Vídeos polêmicos do “8º Ato” dos Coletes Amarelos transformam em réu o ex-campeão de boxe Christophe Dettinger em processo de linchamento de um policial

Um dos dois personagens emblemáticos surgidos do “8º Ato” do movimento dos Coletes Amarelos (CAs). Christophe Dettinger, ex-campeão  de boxe da França na categoria meio-pesado, foi visto  em duas sequências de vídeo participando de um linchamento durante a manifestação.  Nas imagens um primeiro policial vai ao solo após ser empurrado pelo ex-atleta. Já no chão,  o militar da Tropa de Choque é agredido a socos e chutes pelo pugilista e por dezenas de manifestantes. Em um segundo momento, também capturado em vídeo, o ex-lutador boxeia contra um outro policial, desferindo golpes precisos contra o torso e o rosto do agente.  Dettinger ficou dois dias foragido, mas acabou se apresentando às autoridades no final da segunda-feira (7 de janeiro). O agressor agora aguarda a próxima audiência do processo que ocorrerá no dia 13 de fevereiro em prisão preventiva decretada ontem (9 de janeiro) pela Justiça.

Este chefe de família sem antecedentes tornou-se um símbolo quase imediatamente. Para os CAs mais radicais,  responsáveis pelos tradicionais quebra-quebras durante as passeatas de sábado, a violência do ex-lutador é vista como uma prova de heroísmo.

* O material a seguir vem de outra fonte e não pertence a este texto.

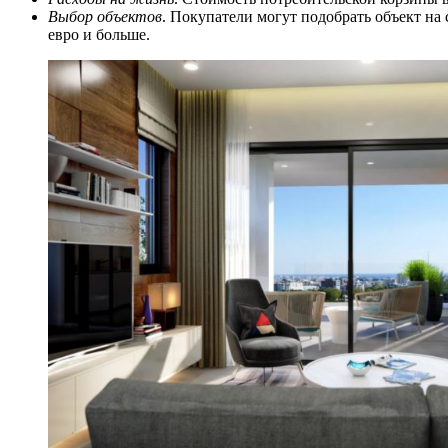
Выбор объектов
. Покупатели могут подобрать объект на
евро и больше.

Mas apesar disso, o réu alega estar arrependido e assume a culpa pelos seus atos. Ele  pretende utilizar o processo para defender a honra e apresentar à corte o “verdadeiro homem” visto nas imagens. Se condenado, ele pode ser sentenciado à 7 anos de prisão e a uma multa de até 100 mil euros.

O sábado que passou levou 50 mil pessoas às ruas da França no que foi chamado de “8º Ato” do movimento dos Coletes Amarelos (CAs). Em alta em relação à tem duas semanas, mas claramente em refluxo na Capital e no interior – o 1º Ato reuniu 320 mil pessoas – esta jornada de protestos, ainda que mais ordeira, conheceu episódios de grande expressão de violência de parte à parte.

E desde então, uma batalha simbólica se estabeleceu no país, graças à três sequências de imagens que se tornaram emblemáticas da violência consubstancial dos atos de protestos Coletes Amarelos. Mas em sentidos inversos, dependendo de quem às comente.

Em Toulouse, no Sul da França, um comandante condecorado da polícia militar foi visto em ação, em um vídeo amador que viralizou, agredindo a socos um indivíduo com as costas contra o muro e aparentemente indefeso.  Didier Andrieux, não deve ser objeto de um inquérito judiciário, mas uma sindicância foi instaurada para esclarecer as circunstâncias que levaram este chefe policial apreciado das tropas que comanda à disparar sucessivos golpes contra um homem sob controle de outros colegas.

Este comandante comendado da Ordem da Legião de Honra da república francesa se tornou o símbolo da violência policial contra os CAs. A prova de que a fúria desencadeada desde os primórdios do movimento é uma forma de legitima defesa.

Do outro lado do país, na Capital Paris, em uma passarela para pedestres sobre o Sena, um ex-campeão profissional de Boxe, Chistophe Dettinger, fez da ponte um ringue onde ele se livrou à um combate contra um policial militar da Tropa de Choque que procurava impedir a progressão dos Coletes Amarelos presentes à passeata que rumava em direção do palácio Bourbon – sede da Assembléia Nacional. Dois vídeos mostram uma primeira confrontação, onde o ex-campeão francês dos meio-pesados, junto à uma malta de manifestantes, chuta, repetidas vezes, o torso de um policial junto ao chão. Em um segundo, com ares pugilísticos, ele, finta, esquiva, recua e agride a socos com endereço preciso um policial em retirada. 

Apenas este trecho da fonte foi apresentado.